Editorial | Integrity Commission’s new chair
Based on their résumés and reputations, Sir Patrick Allen, the governor general, could hardly have made better choices than Carol Lawrence-Beswick and Brian Wynter to fill the vacancies in the Integrity Commission (IC).
Ms Lawrence-Beswick, a retired justice of the Supreme Court, is the commission’s new chairman, succeeding Seymour Panton, a former president of that court, who did not seek reappointment. Mr Wynter is a former investment banker and governor of the Bank of Jamaica, the island’s central bank. He has replaced Eric Crawford, a former auditor, who also did not seek to extend his term.
Justice Lawrence-Beswick and Mr Wynter are both considered to be of keen intellect and even temper, which are important assets for the assignments they have agreed to undertake. However, they, especially Justice Lawrence-Beswick, should know that they will be under close scrutiny, especially with respect to how they interpret their mandates, given the tumult of recent years as government legislators attempt to erode public confidence in the institution, as well as make suggestions to neuter the IC.
At the same time, the advent of Messrs Lawrence-Beswick and Wynter may be an opportunity for a reset of the relationship between the Government and the commission, which, however, cannot be at the expense of the IC aggressively doing its job of being Jamaica’s primary anti-corruption watchdog.
PREMISE OF TRANSPARENCY
The agency must also not retreat from its premise of transparency. Instead, it must continue to push for greater urgency.
Launched in 2018, the IC subsumed three previous bodies – two commissions that separately policed the income, assets and liabilities of legislators and public officials, as well as the contractor general, whose job was to ensure that government contracts were legally and fairly awarded and executed. Unlike the old agencies, the IC, through its own director of corruption prosecution (subject to the constitutional power of the director of public prosecutions (DPP) to intervene in any criminal case), has the authority to prosecute beaches of the act and certain accusations of corruption.
It is notable that the Integrity Commission Act, which was tabled during a People’s National Party (PNP) administration, was passed in 2017 with strong bipartisan support during a Jamaica Labour Party (JLP) government.
However, over the last two years, the fairness and integrity of the IC has been consistently attacked by legislators of the governing party, who claim their members have been unduly targeted by the commission.
Their discontent with the IC started to seep out over its failure to certify Prime Minister Andrew Holness’ income, assets and liabilities filing for 2021 and 2022, and was compounded over its handling of a report of an investigation in Dr Holness’ conduct in the award of contracts while he was education minister in the 2000s.
A report by the IC director of investigation, recommending that the commission’s prosecutor charge the prime minister for contracts awarded to a friend and business colleague for government-financed work in his parliamentary constituency, was tabled in Parliament one afternoon. But within 24 hours, the IC sent to Parliament a second report by the prosecutor declining those recommendations, saying that the charges would not be sustained in a trial.
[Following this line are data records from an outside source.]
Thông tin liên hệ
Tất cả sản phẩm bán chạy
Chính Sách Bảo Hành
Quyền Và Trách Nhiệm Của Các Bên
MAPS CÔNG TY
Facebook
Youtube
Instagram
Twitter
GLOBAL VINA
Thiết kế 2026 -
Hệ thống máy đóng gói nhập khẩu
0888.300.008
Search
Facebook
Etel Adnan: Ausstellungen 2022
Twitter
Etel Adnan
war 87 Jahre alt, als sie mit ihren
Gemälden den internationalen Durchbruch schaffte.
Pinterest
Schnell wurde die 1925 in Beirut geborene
While Dr Holness had argued that he had merely named someone who could possibly provide the service, the IC’s prosecutor noted that at the time of the incident, rules were not in place for awarding contracts via the Constituency Development Fund.
DELIBERATE EFFORT TO SMEAR
The JLP saw the IC’s clumsy handling of reports as a deliberate effort to smear Dr Holness. The party’s members of parliament (MPs) were further infuriated over a subsequent IC report that sharply criticised the former national security minister, Robert Montague, for exercising his power to allow firearm licences of several persons against whom investigators had found “adverse traces”.
Then there was the IC’s report last year that recommended that the Financial Investigations Division conduct investigations into the prime minister’s business affairs, which it said was necessary before it could make a final determination on his integrity declarations. Dr Holness is challenging that report in court.
Government MPs have used a review of the legislation establishing the IC to propose a diminution of its independence by bringing it more firmly under the control of politicians.
These are only a few of the many fraught issues that immediately confront the IC and its new chairman. For instance, the contracts of several of its top officials, including the executive director, Greg Christie, and the director of investigation, Kevon Stephenson, expire within the next few months. Both men, like Justice Panton, will have faced heavy criticisms.
If they are inclined to stay in the jobs, the five commissioners will have to decide whether they want them. That decision should be the outcome of objective analysis, not whim or outside pressure.
Institutions often reflect the personalities of those who lead them. Justice Panton was tough and unflinching – and by the book. Under his leadership, the IC adopted the same posture.
We do not expect Justice Lawrence-Beswick to entirely mirror the approach of her predecessor. She will bring her own style to the commission.
But whatever that style is, she has to be vigilant to any attempt by politicians, of whatever stripe, to downgrade the IC and, within the confines of the law and decorum, be transparent about its work. Her posture cannot be the same as when she sat on the bench.